Please return the full listing word for word, leaving out any pictures.
── ENTRIES SHOWN
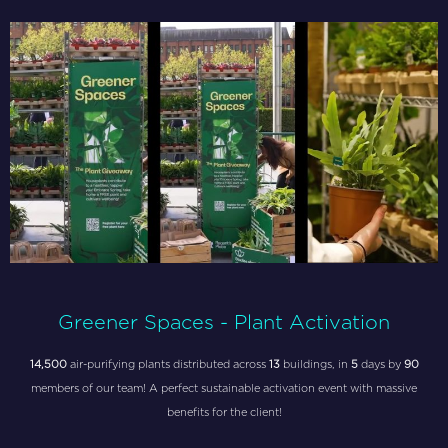
Greener Spaces - Plant Activation
14,500
air-purifying plants distributed across
13
buildings, in
5
days by
90
members of our team! A perfect sustainable activation event with massive
benefits for the client!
────
TASK ANSWER
Greener Spaces - Plant Activation
14,500
air-purifying plants distributed across
13
buildings, in
5
days by
90
members of our team! A perfect sustainable activation event with massive
benefits for the client!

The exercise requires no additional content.